ENTRIES SHOWN ->
════

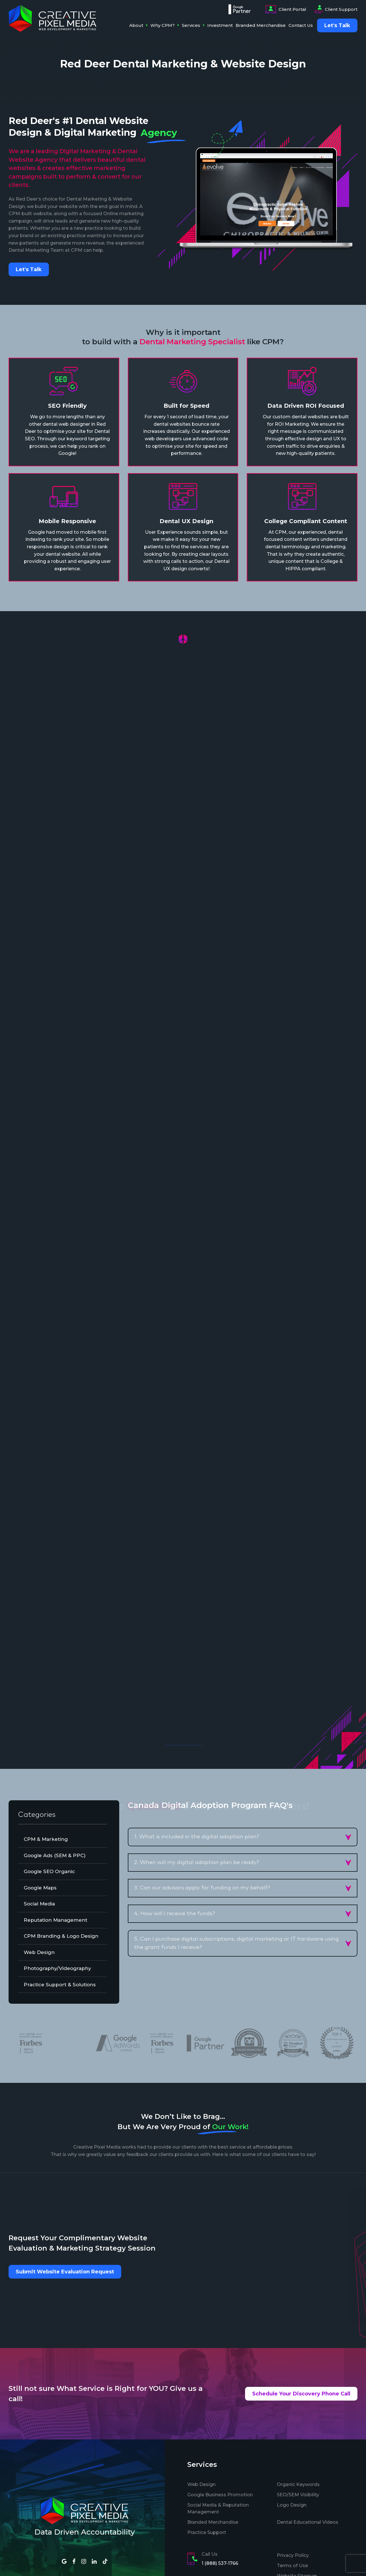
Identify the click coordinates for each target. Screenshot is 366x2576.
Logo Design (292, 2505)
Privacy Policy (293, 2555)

════

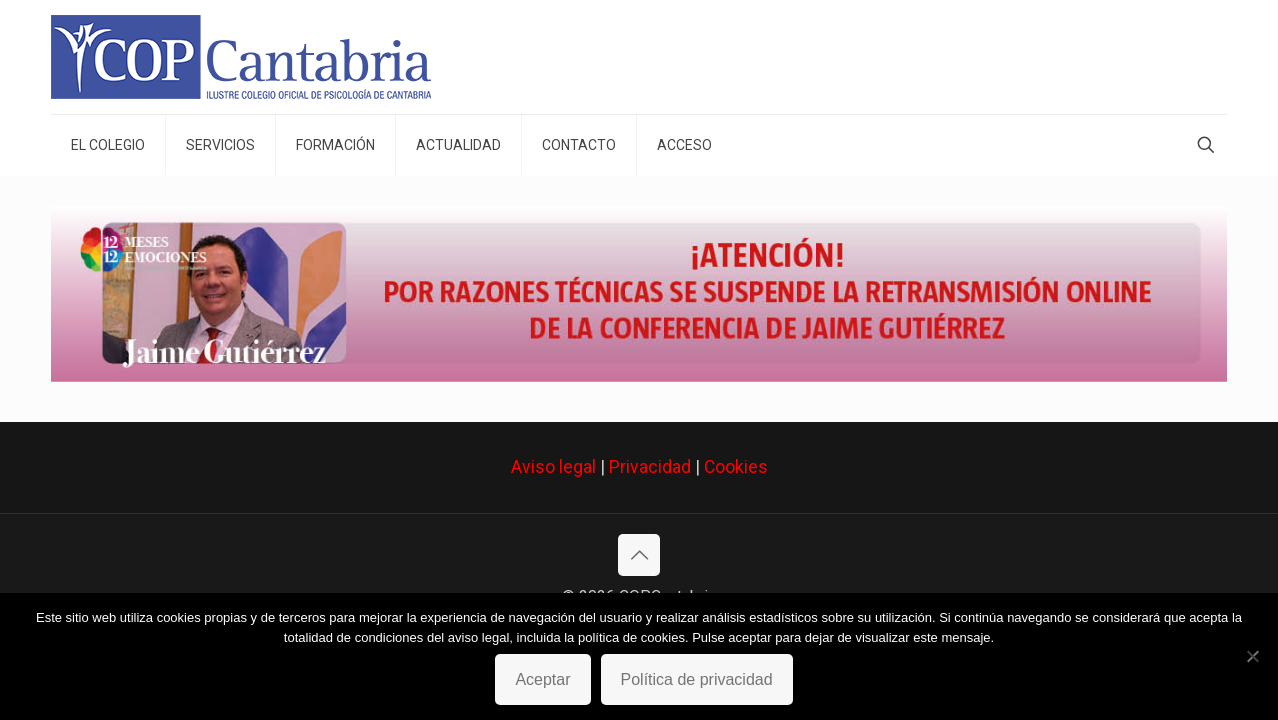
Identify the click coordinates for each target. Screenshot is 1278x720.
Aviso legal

════

ASSIGNMENT -> Using the records above, copy each line that contains "Screenshot".

TASK RESPONSE ->
Identify the click coordinates for each target. Screenshot is 366x2576.
Identify the click coordinates for each target. Screenshot is 1278x720.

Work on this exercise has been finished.